Tracheobronchopathia Osteochondroplastica: A Case Report Illustrating the Importance of Multilevel Workup Clinical, Endoscopic and Histological Assessment in Diagnosis of an Uncommon Disease

摘要

Patient: Male, 62 Final Diagnosis: Tracheobronchopathia osteochondroplastica Symptoms: Cough Medication: — Clinical Procedure: — Specialty: Pulmonology Objective: Rare disease Background: Tracheobronchopathia osteochondroplastica (TO) is a rare idiopathic disease with a stable course, which involves the lumen of the tracheobronchial tree. Clinical manifestations at time of presentation may differ, typically including hoarseness, persistent and/or productive cough, hemoptyses, and dyspnea.
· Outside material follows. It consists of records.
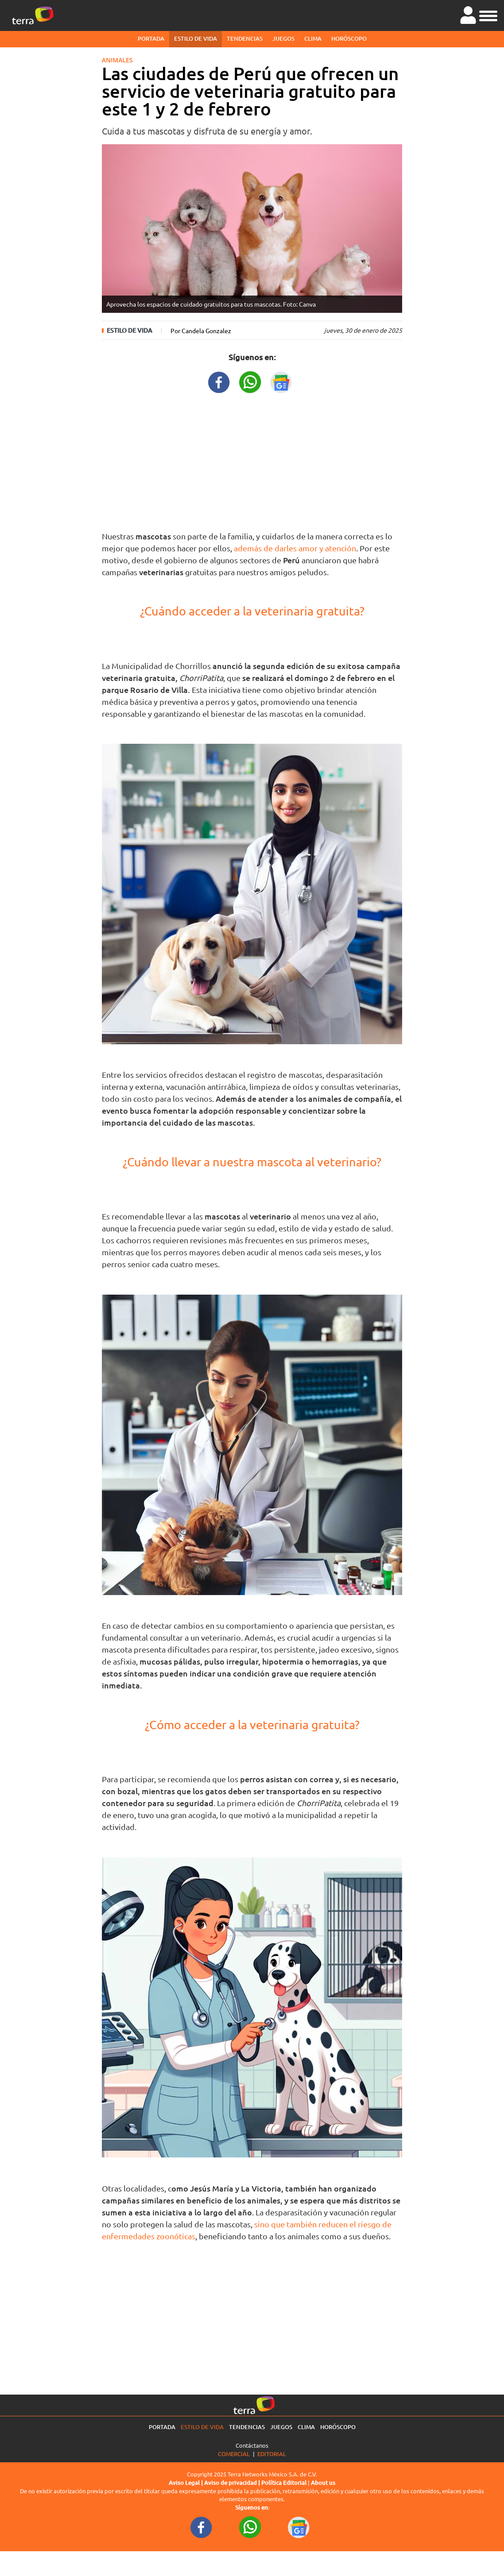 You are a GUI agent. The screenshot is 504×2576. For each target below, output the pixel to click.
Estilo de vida (195, 38)
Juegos (283, 38)
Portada (151, 38)
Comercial (234, 2453)
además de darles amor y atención (295, 548)
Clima (313, 38)
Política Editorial (283, 2483)
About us (323, 2483)
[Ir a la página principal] (33, 15)
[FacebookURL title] (219, 381)
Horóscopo (349, 38)
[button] (488, 14)
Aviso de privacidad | (232, 2483)
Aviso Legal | (186, 2483)
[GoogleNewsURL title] (281, 381)
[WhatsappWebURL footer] (250, 2527)
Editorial (271, 2453)
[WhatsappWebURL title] (250, 381)
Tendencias (245, 38)
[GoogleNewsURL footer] (299, 2527)
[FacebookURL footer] (201, 2527)
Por (201, 330) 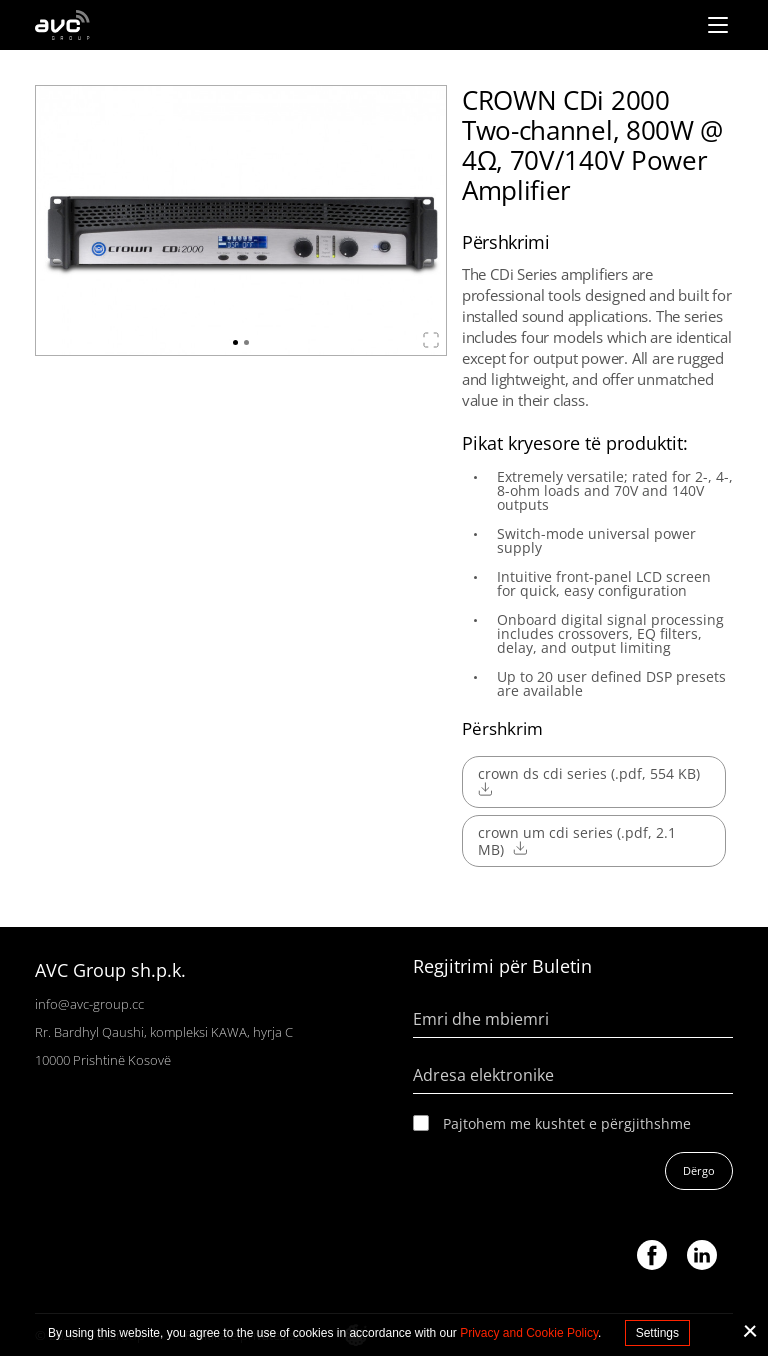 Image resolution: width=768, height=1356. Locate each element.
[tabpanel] (241, 220)
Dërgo (699, 1170)
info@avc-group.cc (89, 1004)
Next (418, 211)
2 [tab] (246, 342)
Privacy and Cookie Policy (529, 1333)
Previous (64, 211)
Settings (657, 1333)
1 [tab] (235, 342) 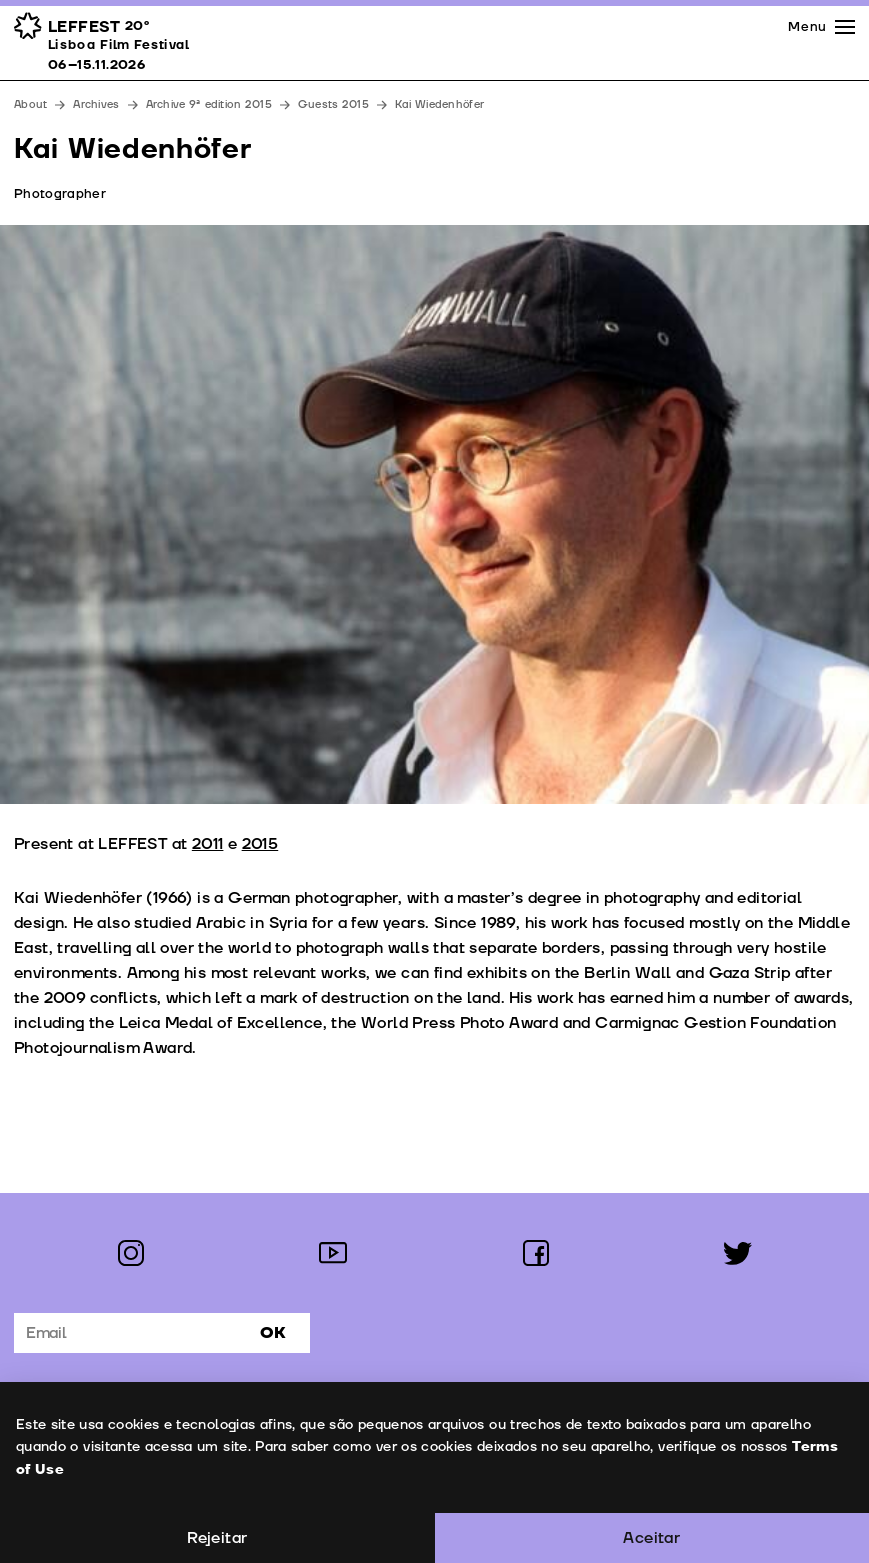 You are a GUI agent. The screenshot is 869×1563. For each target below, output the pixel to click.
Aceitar (651, 1538)
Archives (96, 104)
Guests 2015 (333, 104)
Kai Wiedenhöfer (439, 104)
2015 (260, 844)
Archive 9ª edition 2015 (209, 104)
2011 (208, 844)
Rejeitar (217, 1538)
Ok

There are no well-established guidelines for diagnostic workup and treatment. Our aim here is to present a paradigmatic case of TO together with a concise survey of the most important clinical, radiological, and histological criteria. Case Report: We report a case of a 62-year-old non-smoker male with persisting cough and no prior history of respiratory disease. Chest radiography (RX) and computed tomography (CT) were unremarkable. Given the persistence of symptoms, the patient underwent bronchoscopic examination, which revealed protruding sessile nodules into the tracheal lumen, with cobblestone appearance. Histopathological examination of biopsies taken during bronchoscopy showed cartilaginous and osseous submucosal nodules consistent with the diagnosis of TO. Conclusions: TO is not always an easily recognized disease, and a multidisciplinary team work is often required for diagnosis, with particular importance of endoscopic-pathological correlation.